Collaborative Economics — or: which new paradigms are changing the world
While Uber, Spotify, AirBnb, Twitter and so many others are no longer recent evidences of a capitalism evolution that breaks, by innovating, the barriers of the “unthinkable” and gets to the “viable and opportune”, it is not wrong to say that we are facing — and, mostly, being part of — an irreversible inflexion point that comes from the economy to transform the society at its most powerful expressions.
The so called “Collaborative Economy”, we can finally say, has acquired enough traces that now it can be analyzed as an organized phenomenon that has in these companies just the vanguard of a self-evolutionary and functional system that, based on the efficient collaboration principle, may have no limits.

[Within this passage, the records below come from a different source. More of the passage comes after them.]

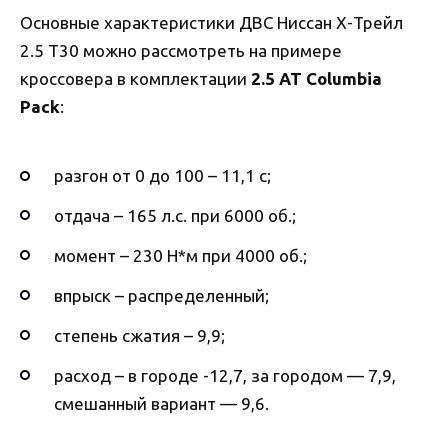
Основные характеристики ДВС Ниссан Х-Трейл
2.5 T30 можно рассмотреть на примере
кроссовера в комплектации
2.5 AT Columbia
Pack
:
разгон от 0 до 100 – 11,1 с;
отдача – 165 л.с. при 6000 об.;
момент – 230 Н*м при 4000 об.;
впрыск – распределенный;
степень сжатия – 9,9;
расход – в городе -12,7, за городом — 7,9,
смешанный вариант — 9,6.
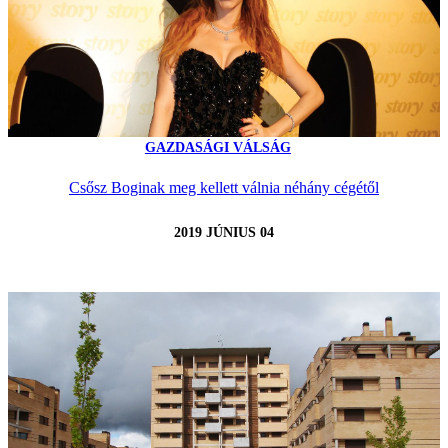
GAZDASÁGI VÁLSÁG
Csősz Boginak meg kellett válnia néhány cégétől
2019 JÚNIUS 04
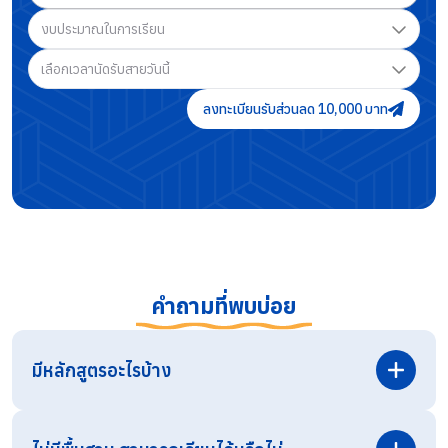
งบประมาณในการเรียน
เลือกเวลานัดรับสายวันนี้
ลงทะเบียนรับส่วนลด 10,000 บาท
คำถามที่พบบ่อย
มีหลักสูตรอะไรบ้าง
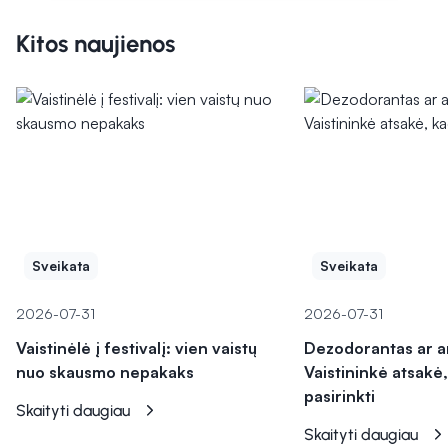
Kitos naujienos
Sveikata
Sveikata
2026-07-31
2026-07-31
Vaistinėlė į festivalį: vien vaistų
Dezodorantas ar a
nuo skausmo nepakaks
Vaistininkė atsakė,
pasirinkti
Skaityti daugiau
Skaityti daugiau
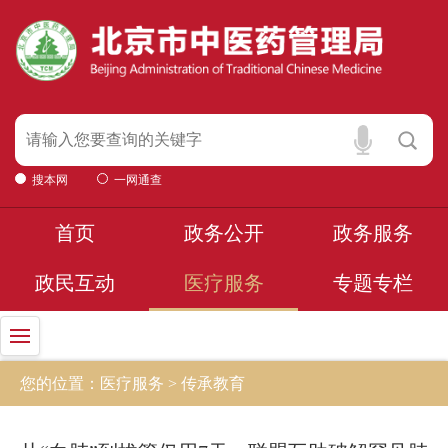
搜本网
一网通查
首页
政务公开
政务服务
政民互动
医疗服务
专题专栏
您的位置：医疗服务 > 传承教育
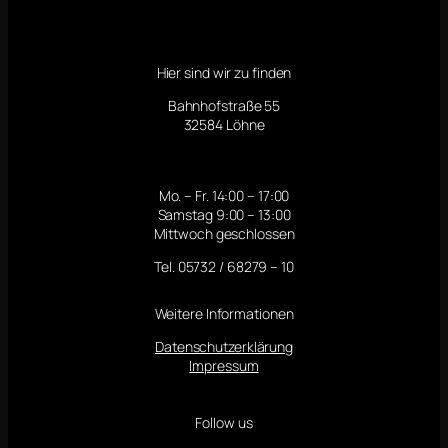
Hier sind wir zu finden
Bahnhofstraße 55
32584 Löhne
Mo. – Fr. 14:00 – 17:00
Samstag 9:00 – 13:00
Mittwoch geschlossen
Tel. 05732 / 68279 – 10
Weitere Informationen
Datenschutzerklärung
Impressum
Follow us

Although it may be naïve to compare quantitatively the present civilizing moment — in economic terms — with other historic inflexion points, such as the end of the nomadism, fundamental to the development of the technic, and the industrial revolution, when the humanity’s wealth curves finally became exponential, maybe it is possible to promote the dialogue of these time-points with the ones we are living now, in a more qualitative context — which is, by the way, the basis of this new paradigm. That is, although we are not talking about a huge growth era like the firsts, we are facing, in fact, a huge allocative revolution, that optimizes the role of the agents, reduces wastes, lowers or eliminates the so problematic transaction costs of our system and, finally, connects people — or ideas, purposes, products, expressions (…)!
In this perspective, maybe we have come to the time to say that this decade marks, on the economic timeline, a great representation of the so famous “Creative Destruction” — element that, according to Schumpeter, is the true responsible for any long term real growth; the “essential fact about capitalism”.

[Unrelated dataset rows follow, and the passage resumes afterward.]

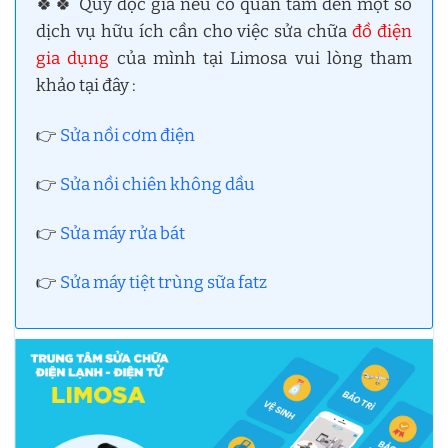
🍀🍀 Quý đọc giả nếu có quan tâm đến một số
dịch vụ hữu ích cần cho việc sửa chữa
đồ điện
gia dụng
của mình tại Limosa vui lòng tham
khảo tại đây :
👉
Sửa nồi cơm điện
👉
Sửa nồi chiên không dầu
👉
Sửa máy rửa bát
👉
Sửa máy tiệt trùng sữa fatz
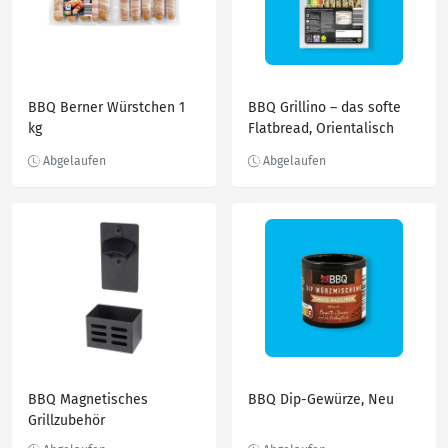
BBQ Berner Würstchen 1
BBQ Grillino – das softe
kg
Flatbread, Orientalisch
oder natur
BBQ Magnetisches
BBQ Dip-Gewürze, Neu
Grillzubehör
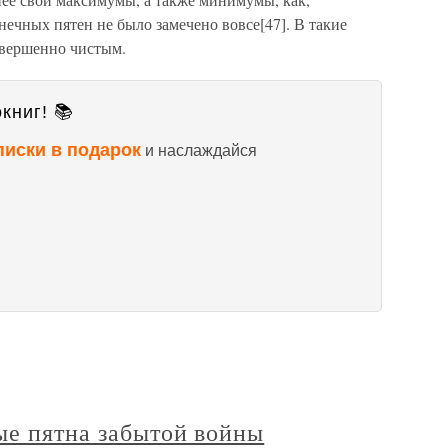
нечных пятен не было замечено вовсе[47]. В такие
вершенно чистым.
книг! 📚
писки в подарок
и наслаждайся
ые пятна забытой войны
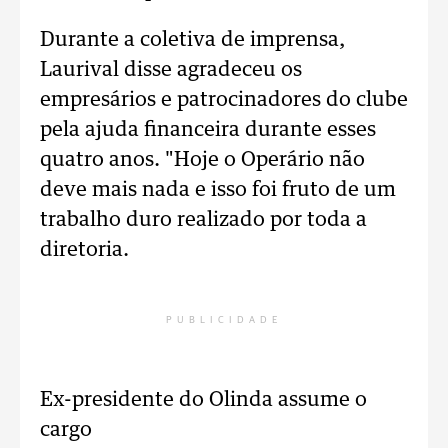
Durante a coletiva de imprensa,
Laurival disse agradeceu os
empresários e patrocinadores do clube
pela ajuda financeira durante esses
quatro anos. "Hoje o Operário não
deve mais nada e isso foi fruto de um
trabalho duro realizado por toda a
diretoria.
PUBLICIDADE
Ex-presidente do Olinda assume o
cargo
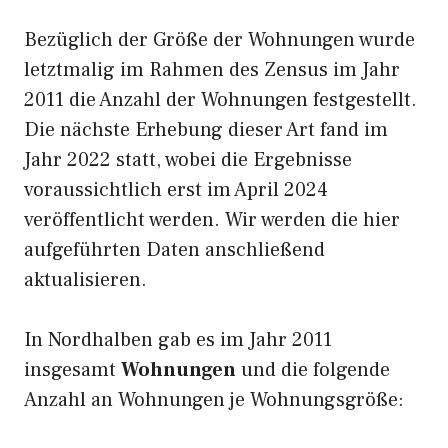
Bezüglich der Größe der Wohnungen wurde
letztmalig im Rahmen des Zensus im Jahr
2011 die Anzahl der Wohnungen festgestellt.
Die nächste Erhebung dieser Art fand im
Jahr 2022 statt, wobei die Ergebnisse
voraussichtlich erst im April 2024
veröffentlicht werden. Wir werden die hier
aufgeführten Daten anschließend
aktualisieren.
In Nordhalben gab es im Jahr 2011
insgesamt
Wohnungen
und die folgende
Anzahl an Wohnungen je Wohnungsgröße:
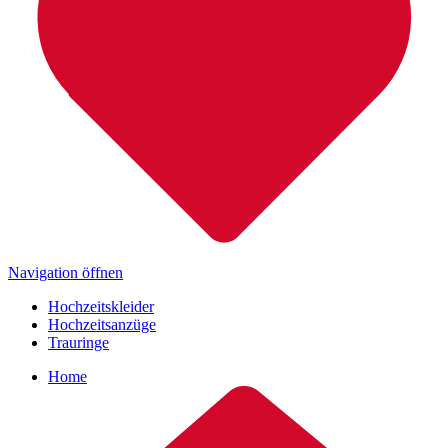
Navigation öffnen
Hochzeitskleider
Hochzeitsanzüge
Trauringe
Home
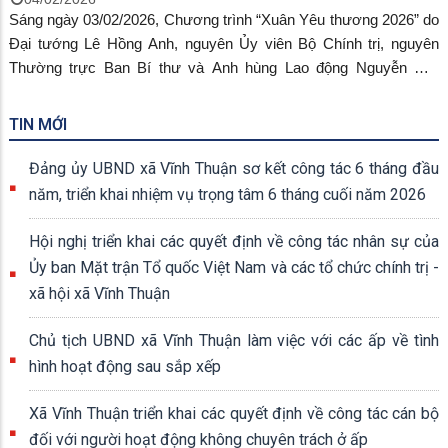
Sáng ngày 03/02/2026, Chương trình “Xuân Yêu thương 2026” do
Đại tướng Lê Hồng Anh, nguyên Ủy viên Bộ Chính trị, nguyên
Thường trực Ban Bí thư và Anh hùng Lao động Nguyễn Việt
Cường, Chủ tịch Hội đồng quản trị tập đoàn Phú Cường vận
động, tài trợ đã long trọng tổ chức tại xã Vĩnh Thuận, nhằm chăm
TIN MỚI
lo Tết cho các hộ nghèo, cận nghèo và người dân có hoàn cảnh
khó khăn trên địa bàn xã, trong không khí phấn khởi mừng Đảng
Đảng ủy UBND xã Vĩnh Thuận sơ kết công tác 6 tháng đầu
– mừng Xuân Bính Ngọ năm 2026.
năm, triển khai nhiệm vụ trọng tâm 6 tháng cuối năm 2026
Hội nghị triển khai các quyết định về công tác nhân sự của
Ủy ban Mặt trận Tổ quốc Việt Nam và các tổ chức chính trị -
xã hội xã Vĩnh Thuận
Chủ tịch UBND xã Vĩnh Thuận làm việc với các ấp về tình
hình hoạt động sau sắp xếp
Xã Vĩnh Thuận triển khai các quyết định về công tác cán bộ
đối với người hoạt động không chuyên trách ở ấp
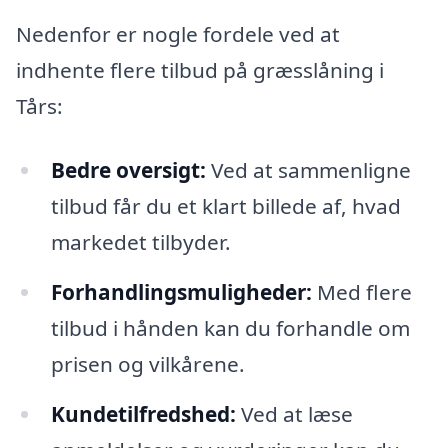
Nedenfor er nogle fordele ved at
indhente flere tilbud på græsslåning i
Tårs:
Bedre oversigt:
Ved at sammenligne
tilbud får du et klart billede af, hvad
markedet tilbyder.
Forhandlingsmuligheder:
Med flere
tilbud i hånden kan du forhandle om
prisen og vilkårene.
Kundetilfredshed:
Ved at læse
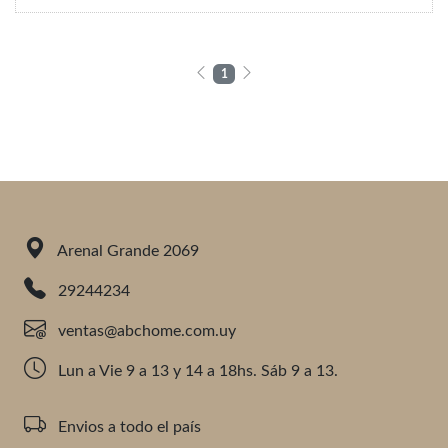
1
Arenal Grande 2069
29244234
ventas@abchome.com.uy
Lun a Vie 9 a 13 y 14 a 18hs. Sáb 9 a 13.
Envios a todo el país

We watched, during the past years — each time faster — the development of the innovation at an intensity that potentiates itself and creates everyday more and more opportunities to its own reality. Beyond the internet — a paradigm considered as given since the beginning of the decade — and all the buzz around the sometimes-overrated-Silicon-Valley-Ideas, which, by the way, face an interesting consolidating moment — now we face a convergence process of the economic phenomena outside the pure and simple consumption, toward the experience, the customization, the cooperation and the assertiveness.

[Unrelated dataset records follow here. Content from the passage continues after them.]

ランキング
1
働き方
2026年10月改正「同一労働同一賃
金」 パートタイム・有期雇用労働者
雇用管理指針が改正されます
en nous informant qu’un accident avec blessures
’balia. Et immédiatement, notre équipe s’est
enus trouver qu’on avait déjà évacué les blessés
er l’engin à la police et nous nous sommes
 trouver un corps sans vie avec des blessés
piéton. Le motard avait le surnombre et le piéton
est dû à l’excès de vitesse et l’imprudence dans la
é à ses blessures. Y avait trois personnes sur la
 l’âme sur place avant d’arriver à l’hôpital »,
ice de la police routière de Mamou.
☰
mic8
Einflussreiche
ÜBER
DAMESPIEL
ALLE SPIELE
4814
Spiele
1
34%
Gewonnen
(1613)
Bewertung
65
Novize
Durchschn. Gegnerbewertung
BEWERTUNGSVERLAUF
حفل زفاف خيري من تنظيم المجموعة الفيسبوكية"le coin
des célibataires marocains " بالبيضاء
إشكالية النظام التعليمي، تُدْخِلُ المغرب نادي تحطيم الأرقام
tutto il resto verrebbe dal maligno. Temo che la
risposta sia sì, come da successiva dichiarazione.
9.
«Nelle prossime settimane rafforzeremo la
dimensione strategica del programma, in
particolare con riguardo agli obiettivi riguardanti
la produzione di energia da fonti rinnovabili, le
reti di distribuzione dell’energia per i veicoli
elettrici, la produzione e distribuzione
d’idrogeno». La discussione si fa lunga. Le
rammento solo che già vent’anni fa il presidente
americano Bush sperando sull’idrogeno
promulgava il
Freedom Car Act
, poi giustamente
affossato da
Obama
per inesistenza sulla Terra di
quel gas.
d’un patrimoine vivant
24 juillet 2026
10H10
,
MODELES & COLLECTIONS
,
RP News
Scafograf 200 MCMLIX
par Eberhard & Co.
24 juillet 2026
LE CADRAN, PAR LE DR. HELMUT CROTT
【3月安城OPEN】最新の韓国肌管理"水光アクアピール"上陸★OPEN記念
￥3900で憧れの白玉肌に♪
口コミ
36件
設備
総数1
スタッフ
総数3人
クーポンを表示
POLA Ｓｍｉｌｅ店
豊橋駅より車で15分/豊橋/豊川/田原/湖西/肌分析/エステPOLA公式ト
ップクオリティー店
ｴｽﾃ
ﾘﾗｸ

Some times scary, algorithms and crossing data systems optimize searches and connections to create the basis of a new economy that rests also on the elimination of intermediaries and on the consequent transformation of clients in producers — and vice versa.
The musical media, for instance, which has incorporated the digital format long time ago, now goes deeply in the virtual world, offering recommendations and customization possibilities that are incredibly assertive, based on the analysis of our contacts tastes and of our own history. The extension of this is also valid to pretty much every form of material choice — books, gifts, movies, etc. This is a new consumption stage, in which the seek of our own tastes goes through, paradoxically, the help of the others.
In the organizational environments, beyond the BigData, the corporate atmosphere also follows the development of this transition, lead by a generation whose leaders prioritize the creativity, the flexibility and the informality. From Steve Jobs to Zuckerber, there is already a legacy that says that impact is no longer made with huge bridges, buildings or automobiles, but with the enhancement of the relationships, of the design, of the efficiency and, mostly, of the experiences.
So, despite the evident optimism (possibly exaggerate) around this phenomenon, it is worth saying, still with a positive perspective, that we are living a unique moment: the substitution of the possession by the use; of the hierarchies by the networks; of the control by the empowerment; of the planning by the experimentation; of the strict privacy by the transparency; and, on the edge, of the profit by the purpose. It seems that in the wake of the capitalism dynamics, we have come finally to the intangible era.